La institución fue tan bien planeada por el conquistador, que hasta la fecha existe. Por muchos años se sostuvo de las rentas que para el efecto dejó destinadas Cortés y de la obligación que estableció a sus herederos de velar por su mantenimiento; así, durante 400 años, ellos estuvieron vinculados a la administración, hasta 1932, en que pasó a manos de médicos eminentes.

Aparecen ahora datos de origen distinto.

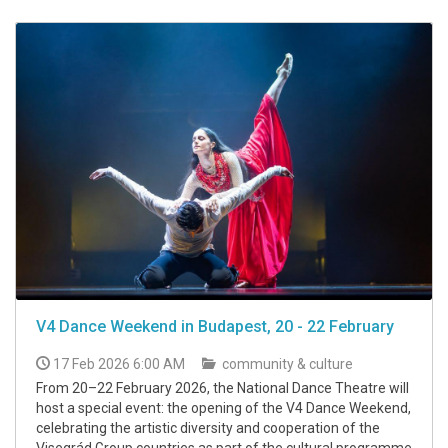
V4 Dance Weekend in Budapest, 20 - 22 February
17 Feb 2026 6:00 AM
community & culture
From 20–22 February 2026, the National Dance Theatre will
host a special event: the opening of the V4 Dance Weekend,
celebrating the artistic diversity and cooperation of the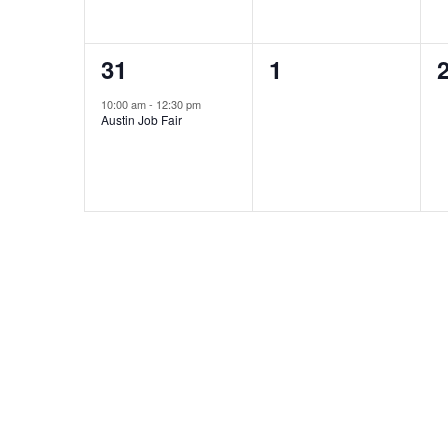
1
0
31
1
event,
events,
e
10:00 am
-
12:30 pm
Austin Job Fair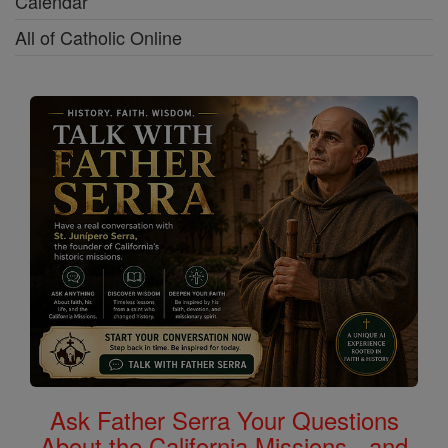
Calendar
All of Catholic Online
Ask Father Serra Your Questions
About the California Missions - and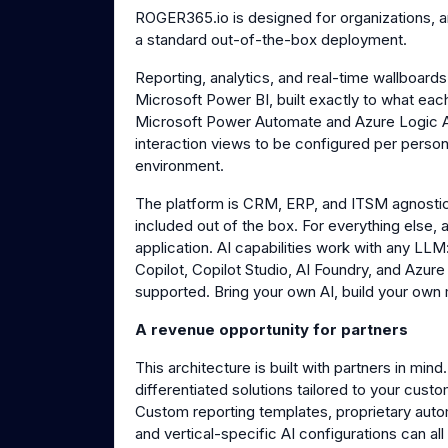
ROGER365.io is designed for organizations, 
a standard out-of-the-box deployment.
Reporting, analytics, and real-time wallboards
Microsoft Power BI, built exactly to what ea
Microsoft Power Automate and Azure Logic
interaction views to be configured per perso
environment.
The platform is CRM, ERP, and ITSM agnostic
included out of the box. For everything else, 
application. AI capabilities work with any LL
Copilot, Copilot Studio, AI Foundry, and Azure
supported. Bring your own AI, build your own
A revenue opportunity for partners
This architecture is built with partners in m
differentiated solutions tailored to your cust
Custom reporting templates, proprietary auto
and vertical-specific AI configurations can a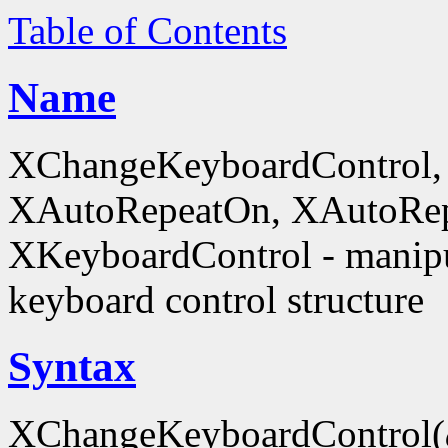
Table of Contents
Name
XChangeKeyboardControl,
XAutoRepeatOn, XAutoRep
XKeyboardControl - manipu
keyboard control structure
Syntax
XChangeKeyboardControl(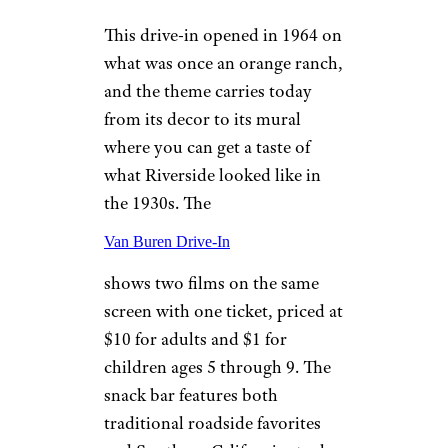
Wellfleet, Massachusetts
Wellfleet Drive-In
dates back to the 1950s and still
has its mini golf course from
1961. In addition to first-run
features, you’ll also find
playgrounds for children and a
dairy bar that’s open seasonally
where you can enjoy soft serve,
root beer floats, milkshakes
with candy mix-ins, and more.
It’s recommended to arrive
when it opens at 6:30 p.m. to
secure your spot when heading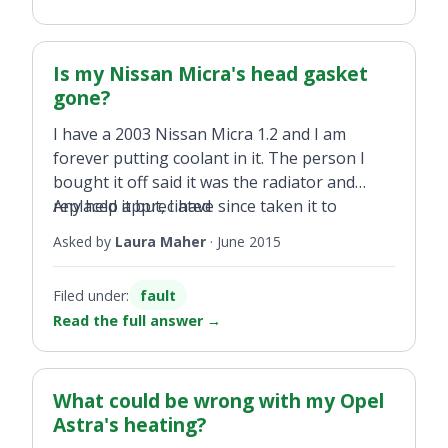
let anyone else drive the car.
Is my Nissan Micra's head gasket
gone?
I have a 2003 Nissan Micra 1.2 and I am
forever putting coolant in it. The person I
bought it off said it was the radiator and
replaced it but, I have since taken it to
Any help appreciated
another person for them to tell me it's the
Asked by
Laura Maher
·
June 2015
head gasket and will cost me the price of a
new engine if that is the case. I have no water
Filed under:
fault
oil mixing just the temp light coming on so I
Read the full answer
→
add coolant.
What could be wrong with my Opel
Astra's heating?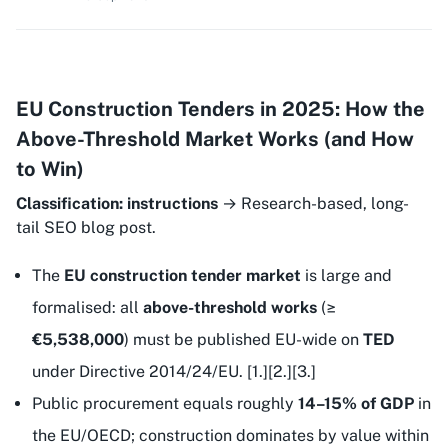
EU Construction Tenders in 2025: How the
Above-Threshold Market Works (and How
to Win)
Classification: instructions
→ Research-based, long-
tail SEO blog post.
The
EU construction tender market
is large and
formalised: all
above-threshold works
(≥
€5,538,000
) must be published EU-wide on
TED
under Directive 2014/24/EU. [1.][2.][3.]
Public procurement equals roughly
14–15% of GDP
in
the EU/OECD; construction dominates by value within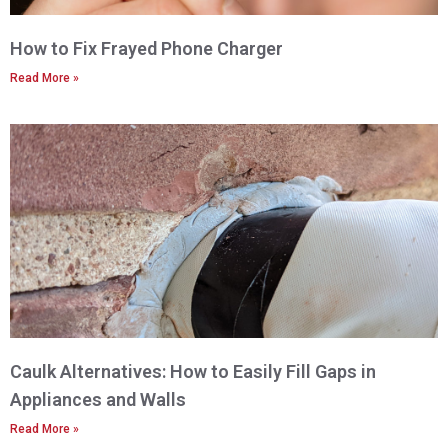
How to Fix Frayed Phone Charger
Read More »
Caulk Alternatives: How to Easily Fill Gaps in
Appliances and Walls
Read More »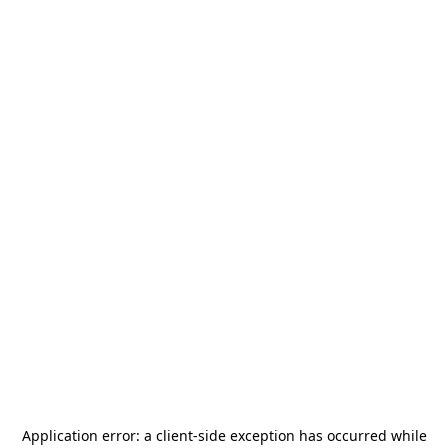
Application error: a
client
-side exception has occurred while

Resulta notable que sobreviva y continúe con la misma función, pero más milagroso aún es que conserve sus hermosos patios, escaleras, unas pinturas grutescas y un artesonado morisco, ambos del siglo XVI, caso extraordinario, ya que casi no quedó nada de esa centuria en la ciudad de México. En otras ocasiones hemos escrito acerca de este hospital, pero en esta ocasión vamos a hablar con más detalle de sus joyas artísticas más relevantes. Comenzaremos por el artesonado, que se encuentra en lo que ahora es la oficina del director; es el adorno de madera que cubre el techo, tallado en forma de cajones que se van angostando hacia el fondo en forma piramidal, que puede estar tallado con adornos diversos: flores, estrellas y formas geométricas, algunos constituyen auténticas obras de arte, como el que hoy nos ocupa, que está integrado por 153 octaedros tallados en madera fina, que tiene al fondo rosetas cubiertas de polvo de oro. Entre cada fila de octaedros hay una cadena labrada de madera, con forma de puntas de diamante, unidas por una cruz de malta, también con su capa de oro, sobre fondo azul. Fue obra del ebanista español Nicolás Illescas, quién lo talló entre 1578 y 1582.
Aunado a su belleza intrínseca, tiene el valor añadido de ser el único que se conserva en la ciudad de México, cuyas iglesias en el siglo XVI tenían ese tipo de techos, con el objeto de tapar la estructura que sostenía la techumbre de dos aguas, que cubría en esa época las naves de los templos. Al llegar a México la técnica de las grandes bóvedas, los artesonados fueron destruidos para poner los templos a la nueva moda arquitectónica.
Otra obra extraordinaria son los grutescos, que son pinturas de bichos, sabandijas y follajes mezcladas con animales y figuras humanas; es llamado así por ser imitación de los que se encontraron en las grutas que se formaron por las excavaciones de las ruinas romanas. Se puso de moda en Europa durante el siglo XVI y en México fue muy popular. En la capital sólo sobreviven las del Hospital de Jesús y las del Convento de Culhuacán, que se encuentra en Iztapalapa.
Aunque hay mucho más que comentar, por falta de espacio sólo mencionaremos el mural de José Clemente Orozco, sobre el Apocalipsis, que decora parte de la bóveda del templo adjunto. Aquí se encuentran los restos de Hernán Cortés, quien pidió en su testamento que fuesen depositados en este sitio.
Esta visita merece coronarse con una comida igualmente deleitosa. Es ocasión para degustar las viandas tradicionales de estas fechas, para lo cual no hay lugar mejor que el Café de Tacuba, en su colorida sede de la calle de Tacuba número 28. Seguro van a tener el caldo de habas y los romeritos, además de su mole de siempre que preparan ahí mismo, al igual que tortillas del comal y la salsa roja de metate, que siempre está en la mesa. Para la merienda, los tamales, buñuelos y el chamuco, que es un rico pan de yema, acompañados del chocolate de la casa.